"Google's federated learning is a low-hanging fruit", says Bennis, but there is more to come with federated knowledge distillation.
While 6G is still years in the future, we can count on a few things as certainties, when it does come. First, the amount of data generated, transmitted and analyzed is going to grow exponentially. Second, we will have super-high transmission rates to whisk that data around in the ether. Then the two big buzzwords of the moment—artificial intelligence and machine learning—are usually thrown in the mix as all-purpose solutions. But how do we get to the promise of the future, to a digital mirror world where we can simulate our complex systems before building them for real, to having the ability to reason and plan instead of mere pattern matching and curve fitting as done today.
Machine learning and its marriage with communication are what keep Bennis busy at the University of Oulu. Coming from a background in communications engineering, Bennis earned his PhD in Oulu in December 2009 and stayed as a post-doc researcher at CWC. He now runs ICON, a research group of 12 talented researchers whose focus is on the intersection of machine learning, communication and control, focusing on how to enable intelligent communication based on limited data and extracted knowledge.
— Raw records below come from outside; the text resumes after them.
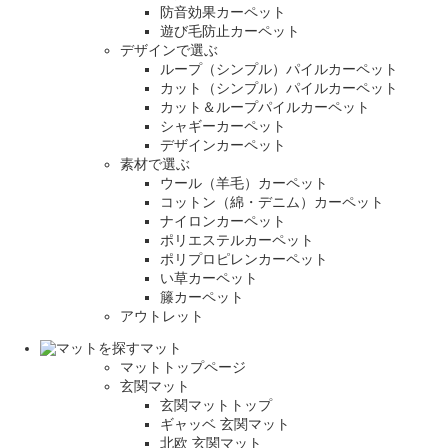
防音効果カーペット
遊び毛防止カーペット
デザインで選ぶ
ループ（シンプル）パイルカーペット
カット（シンプル）パイルカーペット
カット＆ループパイルカーペット
シャギーカーペット
デザインカーペット
素材で選ぶ
ウール（羊毛）カーペット
コットン（綿・デニム）カーペット
ナイロンカーペット
ポリエステルカーペット
ポリプロピレンカーペット
い草カーペット
籐カーペット
アウトレット
マット
マットトップページ
玄関マット
玄関マットトップ
ギャッベ 玄関マット
北欧 玄関マット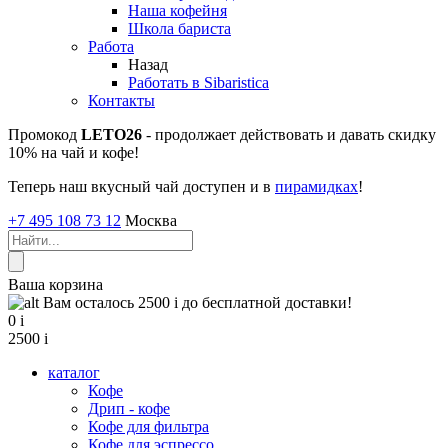
Наша кофейня
Школа бариста
Работа
Назад
Работать в Sibaristica
Контакты
Промокод
LETO26
- продолжает действовать и давать скидку
10% на чай и кофе!
Теперь наш вкусный чай доступен и в
пирамидках
!
+7 495 108 73 12
Москва
Ваша корзина
Вам осталось 2500
i
до бесплатной доставки!
0
i
2500
i
каталог
Кофе
Дрип - кофе
Кофе для фильтра
Кофе для эспрессо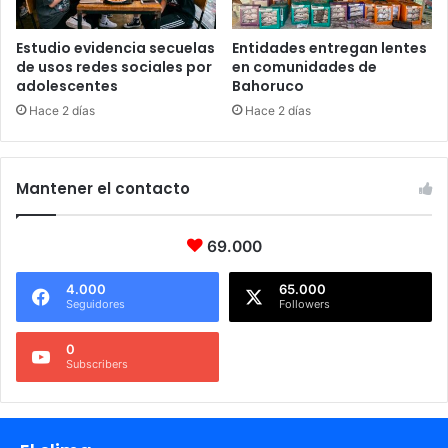
Estudio evidencia secuelas
Entidades entregan lentes
de usos redes sociales por
en comunidades de
adolescentes
Bahoruco
Hace 2 días
Hace 2 días
Mantener el contacto
69.000
4.000
65.000
Seguidores
Followers
0
Subscribers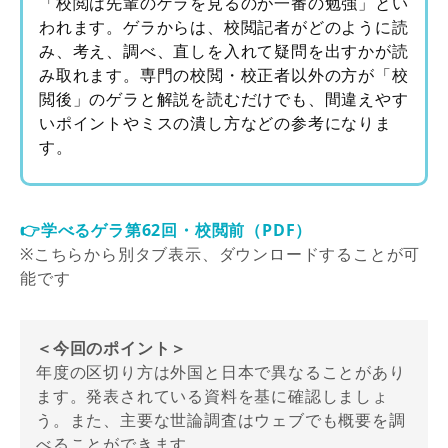
「校閲は先輩のゲラを見るのが一番の勉強」とい
われます。ゲラからは、校閲記者がどのように読
み、考え、調べ、直しを入れて疑問を出すかが読
み取れます。専門の校閲・校正者以外の方が「校
閲後」のゲラと解説を読むだけでも、間違えやす
いポイントやミスの潰し方などの参考になりま
す。
👉学べるゲラ第62回・校閲前（PDF）
※こちらから別タブ表示、ダウンロードすることが可
能です
＜今回のポイント＞
年度の区切り方は外国と日本で異なることがあり
ます。発表されている資料を基に確認しましょ
う。また、主要な世論調査はウェブでも概要を調
べることができます。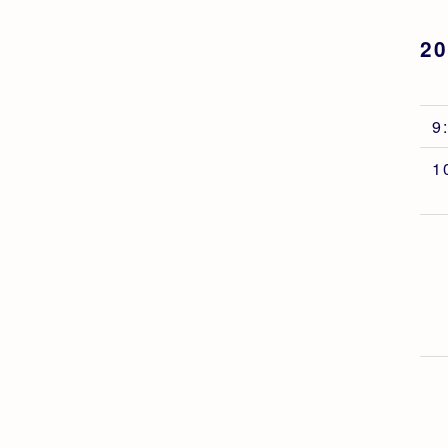
2
9
1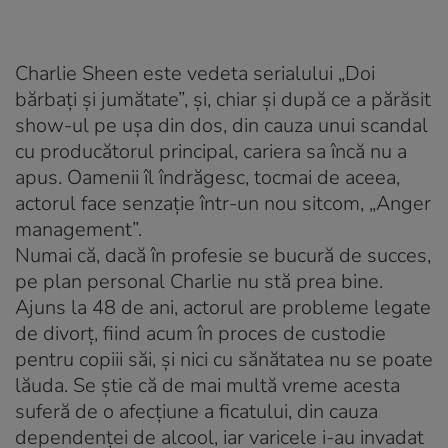
Charlie Sheen este vedeta serialului „Doi
bărbaţi şi jumătate”, şi, chiar şi după ce a părăsit
show-ul pe uşa din dos, din cauza unui scandal
cu producătorul principal, cariera sa încă nu a
apus. Oamenii îl îndrăgesc, tocmai de aceea,
actorul face senzaţie într-un nou sitcom, „Anger
management”.
Numai că, dacă în profesie se bucură de succes,
pe plan personal Charlie nu stă prea bine.
Ajuns la 48 de ani, actorul are probleme legate
de divorţ, fiind acum în proces de custodie
pentru copiii săi, şi nici cu sănătatea nu se poate
lăuda. Se ştie că de mai multă vreme acesta
suferă de o afecţiune a ficatului, din cauza
dependenţei de alcool, iar varicele i-au invadat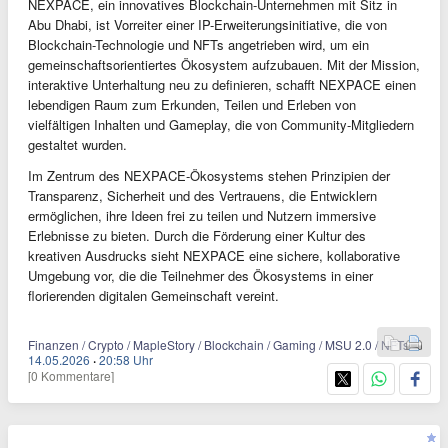
NEXPACE, ein innovatives Blockchain-Unternehmen mit Sitz in
Abu Dhabi, ist Vorreiter einer IP-Erweiterungsinitiative, die von
Blockchain-Technologie und NFTs angetrieben wird, um ein
gemeinschaftsorientiertes Ökosystem aufzubauen. Mit der Mission,
interaktive Unterhaltung neu zu definieren, schafft NEXPACE einen
lebendigen Raum zum Erkunden, Teilen und Erleben von
vielfältigen Inhalten und Gameplay, die von Community-Mitgliedern
gestaltet wurden.
Im Zentrum des NEXPACE-Ökosystems stehen Prinzipien der
Transparenz, Sicherheit und des Vertrauens, die Entwicklern
ermöglichen, ihre Ideen frei zu teilen und Nutzern immersive
Erlebnisse zu bieten. Durch die Förderung einer Kultur des
kreativen Ausdrucks sieht NEXPACE eine sichere, kollaborative
Umgebung vor, die die Teilnehmer des Ökosystems in einer
florierenden digitalen Gemeinschaft vereint.
Finanzen / Crypto / MapleStory / Blockchain / Gaming / MSU 2.0 / NFTs
14.05.2026
·
20:58 Uhr
[0 Kommentare]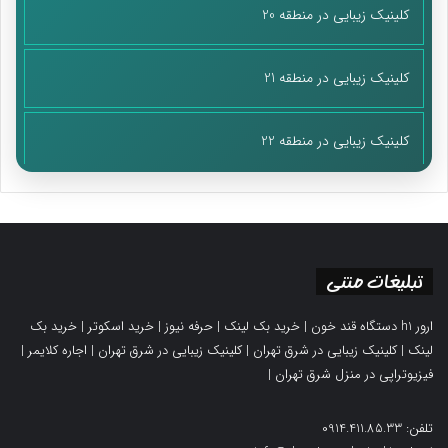
کلینیک زیبایی در منطقه 20
کلینیک زیبایی در منطقه 21
کلینیک زیبایی در منطقه 22
تبلیغات متنی
ارور h1 دستگاه قند خون
|
خرید بک لینک
|
حرفه نیوز
|
خرید اسکوتر
|
خرید بک
لینک
|
کلینیک زیبایی در شرق تهران
|
کلینیک زیبایی در شرق تهران
|
اجاره کلایمر
|
فیزیوتراپی در منزل شرق تهران
|
تلفن: 0914.411.85.33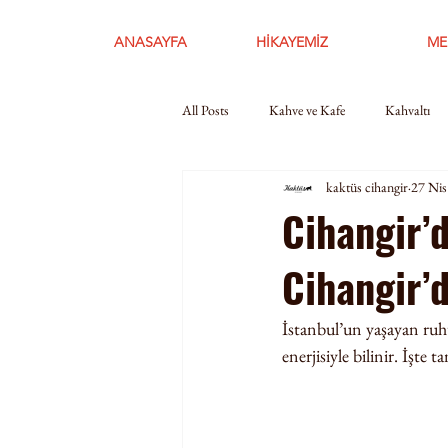
ANASAYFA
HİKAYEMİZ
ME
All Posts
Kahve ve Kafe
Kahvaltı
kaktüs cihangir
27 Nis
Cihangir’
Cihangir’
İstanbul’un yaşayan ruhu
enerjisiyle bilinir. İşte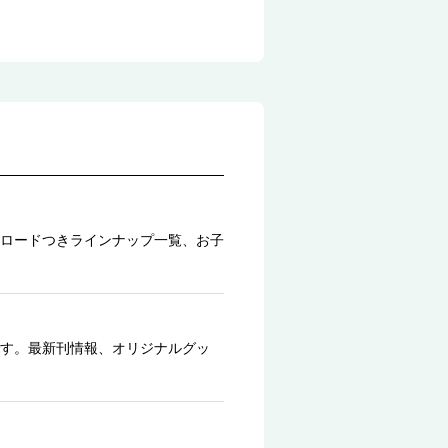
ロードつきラインナップ一覧、お子
す。最新刊情報、オリジナルグッ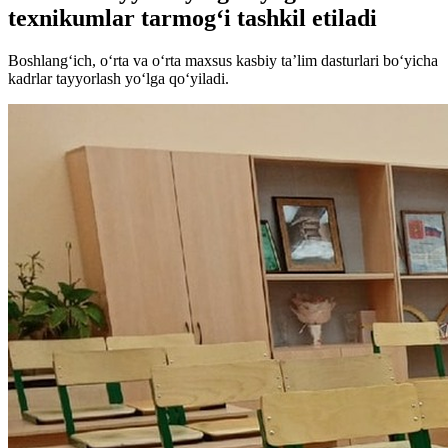
texnikumlar tarmog‘i tashkil etiladi
Boshlang‘ich, o‘rta va o‘rta maxsus kasbiy ta’lim dasturlari bo‘yicha
kadrlar tayyorlash yo‘lga qo‘yiladi.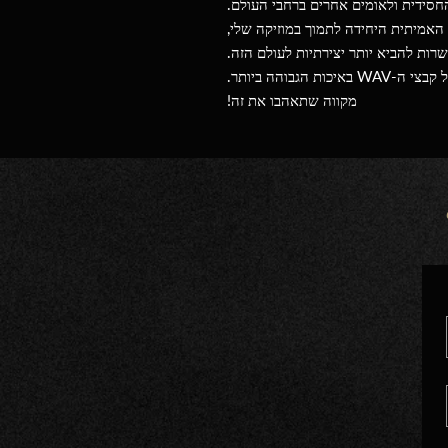
חסידית ולאומים אחרים ברחבי העולם.
 האמיתית היחידה לתמוך במוזיקה שלי,
רות להביא יותר יצירתיות לעולם הזה.
ות הגבוהה ביותר.
מקווה שתאהבו את זה!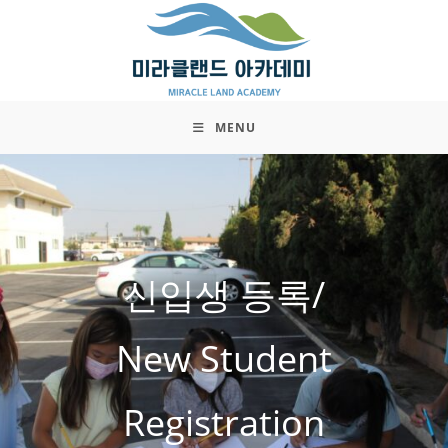
Skip
to
content
MENU
신입생 등록/
New Student
Registration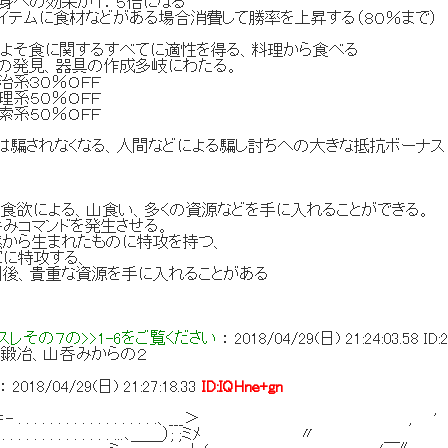
果が１．５倍になる
材などがある場合消費して勝率を上昇する（８０％まで）
およそ食に関するすべてに適性を得る、料理から食べる
器具の作成多岐にわたる。
０％ＯＦＦ
０％ＯＦＦ
０％ＯＦＦ
騙されなくなる、人間などによる騙し討ちへの大きな抵抗ボーナス
食欲による、山食い、多くの資源などを手に入れることができる。
ンドを発生させる。
まれたものに特攻を持つ、
攻する、
な資源を手に入れることがある
レその７の>>1-6をご覧ください
：
2018/04/29(日) 21:24:03.58
ID:
、鍛冶、山呑みからの２
：
2018/04/29(日) 21:27:18.33
ID:IQHne+gn
. . . . . .-＝- . . . . . . . . . . . . . . . . . .、___＞
. . . . . . . . . . . . . . . . . . . . . . ...､＿＿）; ;ミﾒ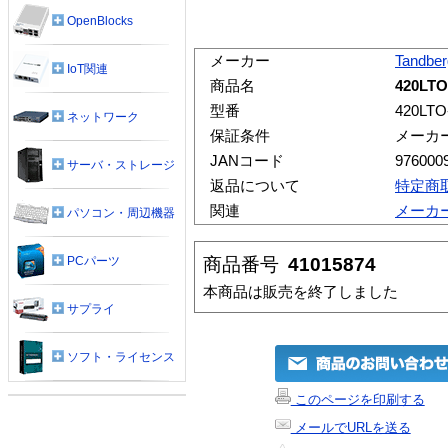
OpenBlocks
メーカー
Tandber
IoT関連
商品名
420LTO
型番
420LTO
ネットワーク
保証条件
メーカ
JANコード
976000
サーバ・ストレージ
返品について
特定商
関連
メーカ
パソコン・周辺機器
商品番号
41015874
PCパーツ
本商品は販売を終了しました
サプライ
ソフト・ライセンス
このページを印刷する
メールでURLを送る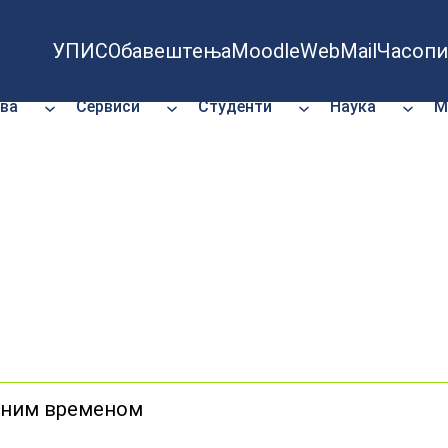
УПИС
Обавештења
Moodle
WebMail
Часопи
ва
Сервиси
Студенти
Наука
М
адним временом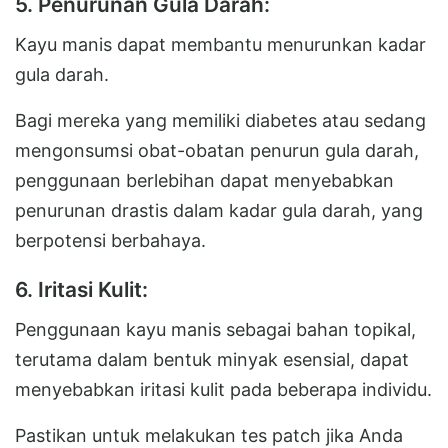
5. Penurunan Gula Darah:
Kayu manis dapat membantu menurunkan kadar
gula darah.
Bagi mereka yang memiliki diabetes atau sedang
mengonsumsi obat-obatan penurun gula darah,
penggunaan berlebihan dapat menyebabkan
penurunan drastis dalam kadar gula darah, yang
berpotensi berbahaya.
6. Iritasi Kulit:
Penggunaan kayu manis sebagai bahan topikal,
terutama dalam bentuk minyak esensial, dapat
menyebabkan iritasi kulit pada beberapa individu.
Pastikan untuk melakukan tes patch jika Anda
Bennis says that he is incorporating many disciplines in his work, drawing from such fields as game theory, control theory, financial theory and neuroscience, among others.
“During my visit in Princeton in 2017, I began looking at tail distributions,” Bennis says, gesturing with his hands, creating a Bell curve in the air, and then focusing on a tiny sliver of its end. “The things that happen very rarely, but when they do, a lot of stuff goes wrong.”
“So, it's things like earthquakes and hurricanes and the like, rare, or hard-to-predict events that cause massive repercussions. I was not convinced by the focus back then on running time-consuming simulations without gaining any basic understanding of URLLC. So I decided to bring in the concept of tail distribution thinking into wireless, especially as it relates to the reliability of communication networks. And so my focus became how to bring in this awareness of tail distribution to wireless, machine learning, and, basically, how to manage risk. Now the entire industry talks about tails,” Bennis adds.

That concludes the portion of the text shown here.